Copy of the recommendations dated 04 November 2008 is annexed hereto and marked as Exhibit E.

  1. In pursuance of the recommendations of the Committee of Secretaries and the Empowered group of Ministers’ the Unique Identification Authority of India was constituted and notified by the Planning Commission on 28 January 2009 as an attached office under the aegis of Planning Commission with an initial core team of 115 officials. The role and responsibilities of the UIDAI was laid down in this notification. The UIDAI was given the responsibility to lay down plan and policies to implement UIDAI scheme and own and operate the UIDAI database and be responsible for its updation and maintenance on an ongoing basis. Copy of the Notification dated 28th January 2009 is annexed hereto and marked as Exhibit F. The said impugned Notification outlined the following tasks to be carried out under the UID banner:
    1. Generate and assign UID to residents
    2. Define mechanisms and processes for interlinking UID with partner databases on a continuous basis
    3. Frame policies and administrative procedures related to updation mechanism and maintenance of UID database on an ongoing basis
    4. Co-ordinate/liaise with implementation partners and user agencies as also define conflict resolution mechanisms
    5. Define usage and applicability of UID for delivery of various services
    6. Operate and manage all stages of UID lifecycle
    7. Adopt phased approach for implementation of UID specially with reference to approved timelines
    8. Take necessary steps to ensure collation of NPR with UID (as per approved strategy)

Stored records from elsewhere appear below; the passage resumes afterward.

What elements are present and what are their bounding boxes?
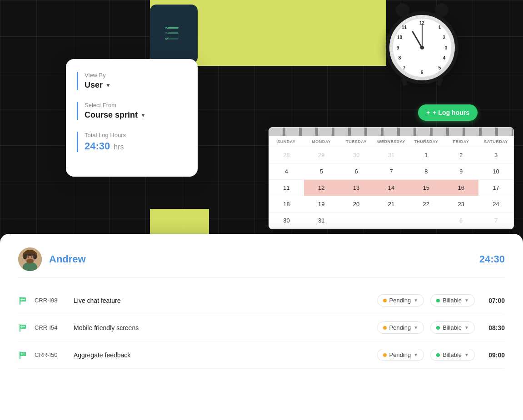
- cal-cell[interactable]: 6: [443, 212, 478, 229]
- total-hours-section: Total Log Hours 24:30 hrs: [77, 132, 185, 152]
- hour-hand: [412, 31, 423, 48]
- total-hours-label: Total Log Hours: [85, 132, 185, 138]
- cal-cell[interactable]: 1: [408, 147, 443, 163]
- task-id: CRR-I50: [35, 351, 67, 358]
- clock-num-8: 8: [397, 55, 403, 60]
- view-by-chevron: ▼: [105, 82, 111, 89]
- cal-cell[interactable]: 20: [339, 196, 374, 212]
- task-row: CRR-I50 Aggregate feedback Pending ▼ Bil…: [18, 341, 505, 369]
- cal-day-sat: SATURDAY: [478, 136, 513, 147]
- cal-cell[interactable]: 28: [269, 147, 304, 163]
- task-flag-icon: [18, 350, 28, 360]
- cal-cell[interactable]: 3: [478, 147, 513, 163]
- cal-cell[interactable]: 30: [339, 147, 374, 163]
- cal-cell[interactable]: [374, 212, 409, 229]
- total-hours-value: 24:30: [85, 140, 110, 152]
- cal-cell[interactable]: 23: [443, 196, 478, 212]
- clock-num-10: 10: [397, 35, 403, 40]
- cal-cell[interactable]: 31: [374, 147, 409, 163]
- cal-cell[interactable]: 17: [478, 180, 513, 196]
- billable-label: Billable: [443, 324, 462, 331]
- billable-badge[interactable]: Billable ▼: [430, 349, 475, 361]
- clock-num-4: 4: [441, 55, 448, 60]
- billable-dot: [436, 299, 440, 302]
- view-by-section: View By User ▼: [77, 72, 185, 90]
- billable-dot: [436, 353, 440, 357]
- cal-cell-highlighted[interactable]: 13: [339, 180, 374, 196]
- status-badge[interactable]: Pending ▼: [377, 349, 424, 361]
- avatar: [18, 247, 42, 271]
- status-label: Pending: [389, 297, 411, 304]
- task-time: 08:30: [481, 324, 505, 331]
- cal-cell[interactable]: 8: [408, 163, 443, 180]
- status-badge[interactable]: Pending ▼: [377, 321, 424, 334]
- cal-cell[interactable]: 19: [304, 196, 339, 212]
- select-from-text: Course sprint: [85, 110, 138, 120]
- cal-cell-highlighted[interactable]: 14: [374, 180, 409, 196]
- billable-chevron: ▼: [464, 325, 469, 330]
- status-chevron: ▼: [413, 298, 418, 303]
- cal-cell[interactable]: 7: [374, 163, 409, 180]
- view-by-label: View By: [85, 72, 185, 79]
- view-by-text: User: [85, 80, 103, 90]
- avatar-image: [18, 247, 42, 271]
- cal-day-sun: SUNDAY: [269, 136, 304, 147]
- billable-badge[interactable]: Billable ▼: [430, 321, 475, 334]
- minute-hand: [422, 24, 423, 48]
- log-hours-label: + Log hours: [433, 109, 470, 116]
- cal-day-mon: MONDAY: [304, 136, 339, 147]
- calendar: SUNDAY MONDAY TUESDAY WEDNESDAY THURSDAY…: [269, 127, 514, 229]
- clock-num-6: 6: [419, 70, 425, 75]
- cal-cell[interactable]: 18: [269, 196, 304, 212]
- cal-cell[interactable]: 29: [304, 147, 339, 163]
- cal-cell[interactable]: 24: [478, 196, 513, 212]
- cal-cell[interactable]: 30: [269, 212, 304, 229]
- cal-cell[interactable]: 10: [478, 163, 513, 180]
- billable-badge[interactable]: Billable ▼: [430, 294, 475, 306]
- cal-cell[interactable]: 21: [374, 196, 409, 212]
- cal-day-tue: TUESDAY: [339, 136, 374, 147]
- total-hours-unit: hrs: [114, 143, 124, 151]
- select-from-section: Select From Course sprint ▼: [77, 102, 185, 120]
- clock-num-2: 2: [441, 35, 448, 40]
- cal-cell[interactable]: 4: [269, 163, 304, 180]
- cal-cell[interactable]: 31: [304, 212, 339, 229]
- cal-cell[interactable]: 6: [339, 163, 374, 180]
- task-list: CRR-I98 Live chat feature Pending ▼ Bill…: [18, 287, 505, 369]
- alarm-clock: 12 3 6 9 1 11 2 4 5 7 8 10: [380, 2, 464, 93]
- cal-cell[interactable]: 11: [269, 180, 304, 196]
- status-badge[interactable]: Pending ▼: [377, 294, 424, 306]
- cal-cell[interactable]: 7: [478, 212, 513, 229]
- cal-cell[interactable]: 2: [443, 147, 478, 163]
- clock-num-3: 3: [443, 45, 449, 50]
- cal-cell-highlighted[interactable]: 16: [443, 180, 478, 196]
- cal-cell[interactable]: [339, 212, 374, 229]
- log-hours-button[interactable]: + + Log hours: [418, 104, 478, 121]
- svg-rect-14: [34, 256, 36, 259]
- select-from-value[interactable]: Course sprint ▼: [85, 110, 185, 120]
- clock-center: [420, 46, 424, 49]
- task-time: 09:00: [481, 351, 505, 359]
- cal-cell-highlighted[interactable]: 15: [408, 180, 443, 196]
- view-by-value[interactable]: User ▼: [85, 80, 185, 90]
- billable-chevron: ▼: [464, 298, 469, 303]
- billable-label: Billable: [443, 297, 462, 304]
- cal-cell-highlighted[interactable]: 12: [304, 180, 339, 196]
- select-from-label: Select From: [85, 102, 185, 109]
- task-row: CRR-I98 Live chat feature Pending ▼ Bill…: [18, 287, 505, 314]
- clock-num-7: 7: [401, 65, 408, 70]
- cal-cell[interactable]: 5: [304, 163, 339, 180]
- status-dot: [383, 326, 387, 330]
- status-dot: [383, 353, 387, 357]
- status-label: Pending: [389, 351, 411, 358]
- log-hours-icon: +: [426, 109, 430, 116]
- cal-cell[interactable]: [408, 212, 443, 229]
- task-row: CRR-I54 Mobile friendly screens Pending …: [18, 314, 505, 341]
- task-id: CRR-I98: [35, 297, 67, 304]
- user-name: Andrew: [49, 253, 472, 265]
- task-name: Aggregate feedback: [74, 351, 371, 359]
- cal-day-fri: FRIDAY: [443, 136, 478, 147]
- billable-label: Billable: [443, 351, 462, 358]
- cal-cell[interactable]: 22: [408, 196, 443, 212]
- cal-cell[interactable]: 9: [443, 163, 478, 180]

    9. Ensure ways for leveraging field level institutions appropriately such as PRIs in establishing linkages across partner agencies as well as its validation while cross linking with other designated agencies
    10. Evolve strategy for awareness and communication of UID and its usage
    11. Identify new partner/user agencies
  1. The Petitioner submits that subsequent to the notification the Government appointed Shri. Nandan M. Nilekani as Chairman of the Unique Identification Authority of India, in the rank and status of a Cabinet Minister for an initial tenure of five years. Mr. Nilekani has joined the UIDAI as its Chairman on 23 July 2009. Copy of the notification appointing Nandan M. Nilekani as chairman is annexed hereto and marked as Exhibit G.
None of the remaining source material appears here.